Kriptomnezi, bir düşünce ya da fikri sanki kendi orijinal fikrinizmiş gibi hatırlamak ama aslında onun bir anıdan ya da daha önceki bir kaynaktan gelmiş olması durumudur.
Kulağa biraz tuhaf geliyor, değil mi?
Şöyle düşünün: Bir yazar, bir hikaye yazarken mükemmel bir fikir bulduğunu sanır, ama daha sonra o fikrin yıllar önce okuduğu bir kitaptan gelmiş olduğunu fark eder. Yani, bir başkasının fikrini hatırlamadan kullanır ama bunu kendisinin ürettiğine inanır.
Bu durum, farkında olmadan fikir “çalmak” gibi gelebilir, ama aslında bilinçli bir davranış değildir.
Kriptomnezi, beynimizin nasıl çalıştığına dair ilginç bir örnektir. Zihnimiz bazen anıları o kadar derinlerde saklar ki, onları hatırladığımızda, kaynağını unutmuş oluruz. Böylece, sanki tamamen bize ait yeni bir düşünceymiş gibi hissedebiliriz.
Kriptomnezi özellikle yaratıcı alanlarda ilginç sonuçlara yol açabilir. Örneğin, bir müzisyen bir melodi bestelediğinde, o melodiyi daha önce bir yerlerde duymuş olabilir, ama bilinçli olarak hatırlamaz. Ya da bir yazar, bir olay örgüsü kurgularken, aslında çoktan yazılmış bir hikayeyi kopyalayabilir, ancak bu farkında olmadan gerçekleşir.
Neden böyle olur?
Beynimiz bazen bir bilgiyi nereden öğrendiğimizi ya da duyduğumuzu tam olarak etiketleyemez.

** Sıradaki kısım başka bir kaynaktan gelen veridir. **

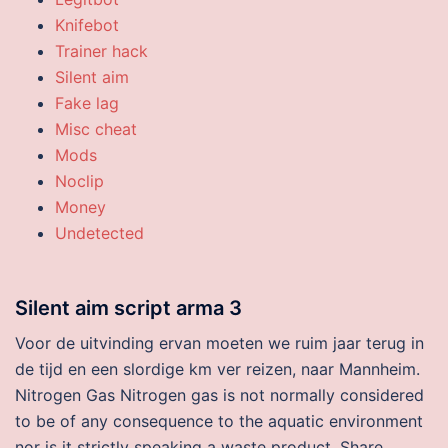
Knifebot
Trainer hack
Silent aim
Fake lag
Misc cheat
Mods
Noclip
Money
Undetected
Silent aim script arma 3
Voor de uitvinding ervan moeten we ruim jaar terug in
de tijd en een slordige km ver reizen, naar Mannheim.
Nitrogen Gas Nitrogen gas is not normally considered
to be of any consequence to the aquatic environment
nor is it strictly speaking a waste product. Share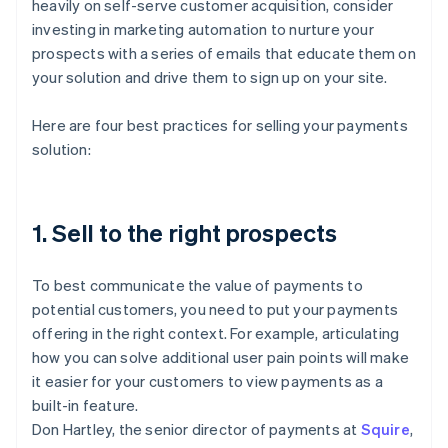
heavily on self-serve customer acquisition, consider
investing in marketing automation to nurture your
prospects with a series of emails that educate them on
your solution and drive them to sign up on your site.
Here are four best practices for selling your payments
solution:
1. Sell to the right prospects
To best communicate the value of payments to
potential customers, you need to put your payments
offering in the right context. For example, articulating
how you can solve additional user pain points will make
it easier for your customers to view payments as a
built-in feature.
Don Hartley, the senior director of payments at
Squire
,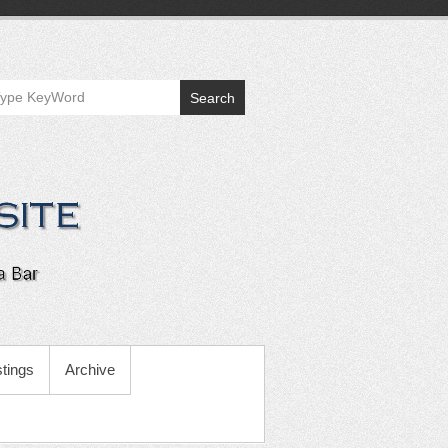
Search
tings
Archive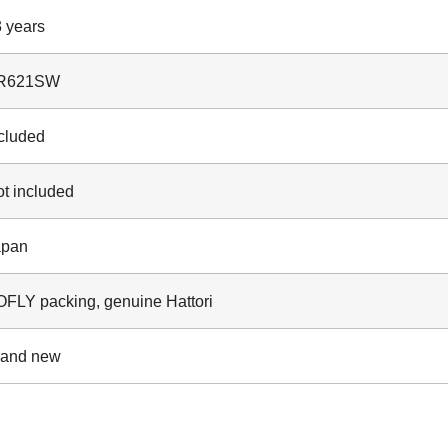
 years
R621SW
cluded
t included
apan
FLY packing, genuine Hattori
rand new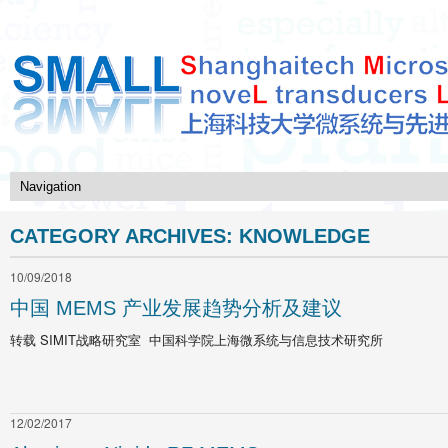
CATEGORY ARCHIVES:
KNOWLEDGE
10/09/2018
中国 MEMS 产业发展趋势分析及建议
转载 SIMIT战略研究室 中国科学院上海微系统与信息技术研究所
12/02/2017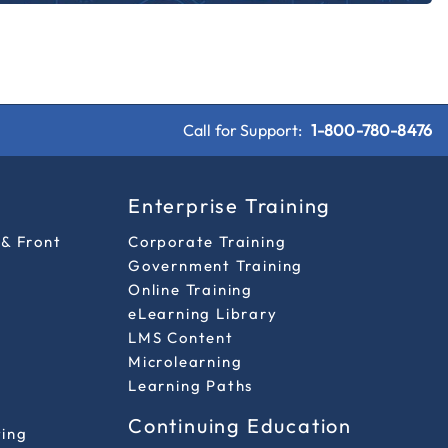
Call for Support:
1-800-780-8476
s
Enterprise Training
 & Front
Corporate Training
Government Training
Online Training
eLearning Library
LMS Content
Microlearning
Learning Paths
Continuing Education
ting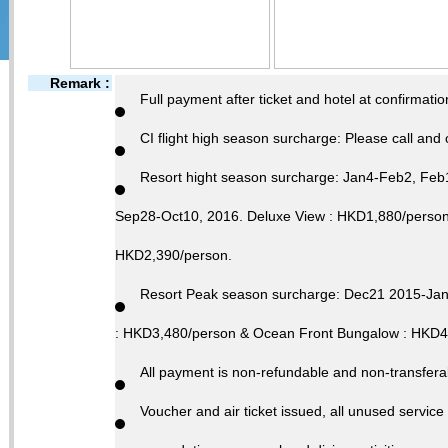
Remark :
Full payment after ticket and hotel at confirmatio
CI flight high season surcharge: Please call and 
Resort hight season surcharge: Jan4-Feb2, Fe
Sep28-Oct10, 2016. Deluxe View : HKD1,880/person
HKD2,390/person.
Resort Peak season surcharge: Dec21 2015-Ja
: HKD3,480/person & Ocean Front Bungalow : HKD4
All payment is non-refundable and non-transferab
Voucher and air ticket issued, all unused service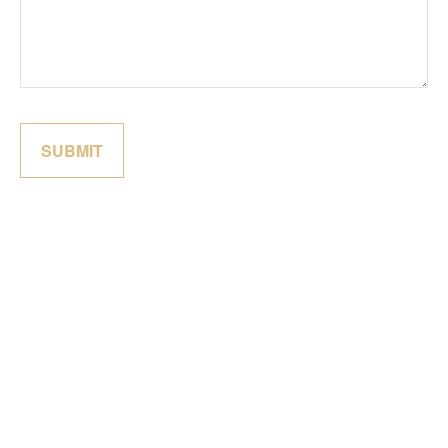
SUBMIT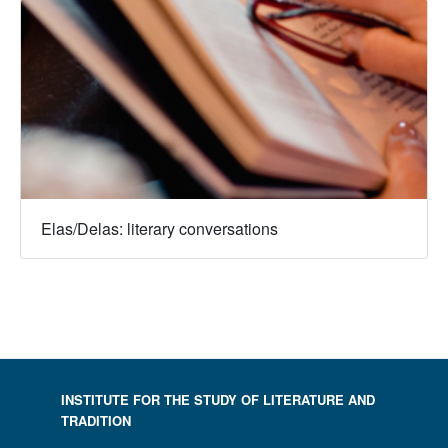
Elas/Delas: literary conversations
INSTITUTE FOR THE STUDY OF LITERATURE AND
TRADITION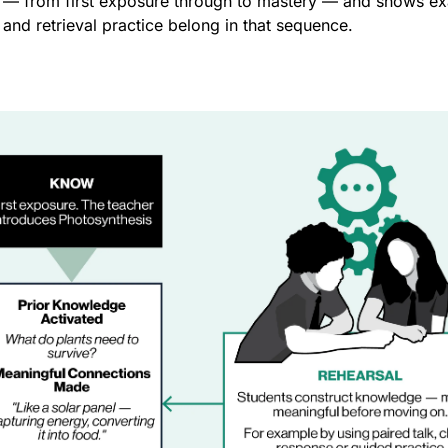
 — from first exposure through to mastery — and shows exa
 and retrieval practice belong in that sequence.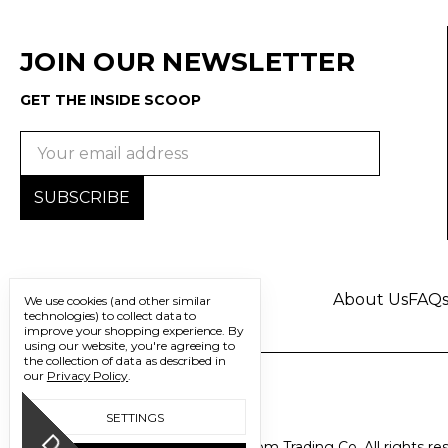
JOIN OUR NEWSLETTER
GET THE INSIDE SCOOP
Email
Address
About Us
FAQ
We use cookies (and other similar
technologies) to collect data to
improve your shopping experience.
By
using our website, you're agreeing to
the collection of data as described in
our
Privacy Policy
.
SETTINGS
© 2026 Freedom Trading Co. All rights re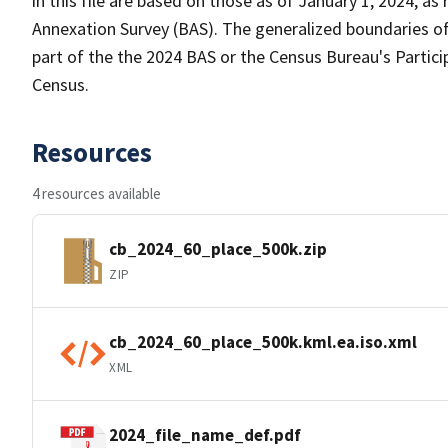
in this file are based on those as of January 1, 2024, 
Annexation Survey (BAS). The generalized boundaries of
part of the the 2024 BAS or the Census Bureau's Partici
Census.
Resources
4 resources available
cb_2024_60_place_500k.zip
ZIP
cb_2024_60_place_500k.kml.ea.iso.xml
XML
2024_file_name_def.pdf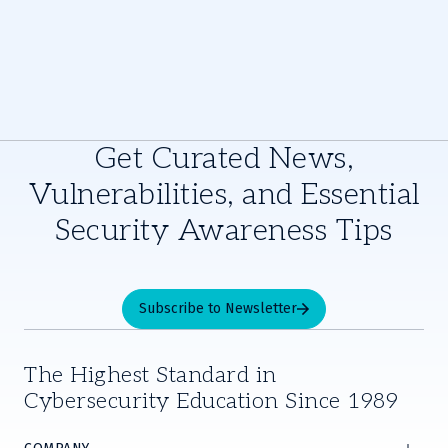
Get Curated News,
Vulnerabilities, and Essential
Security Awareness Tips
Subscribe to Newsletter
The Highest Standard in
Cybersecurity Education Since 1989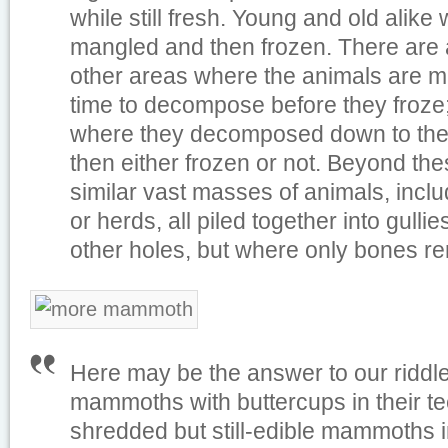
while still fresh. Young and old alike
mangled and then frozen. There are 
other areas where the animals are m
time to decompose before they froze; 
where they decomposed down to th
then either frozen or not. Beyond the
similar vast masses of animals, inclu
or herds, all piled together into gull
other holes, but where only bones r
Here may be the answer to our riddle
mammoths with buttercups in their te
shredded but still-edible mammoths in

Bir şeyleri hatırlarız ama kaynak bulanık kalır. Özellikle yaratıcı süreçlerde, birçok ilham kaynağı zihnimizde karıştığı için, bu durumun ortaya çıkması daha olasıdır.
Sonuç?
O “dâhiyane” fikrin aslında sizin değil, çok önceden bir yerlerden aklınıza kazınmış olabileceği gerçeği!
Kriptomnezi, yaratıcı beyinler için büyük bir tuzak gibi görünse de, beynimizin ne kadar karmaşık olduğunu ve bazen hafızamızın oyunlar oynadığını gösteriyor.
İlhamın sınırlarında dolaşırken, bazen bu tuhaf hafıza yanılgısına düşmek çok normal!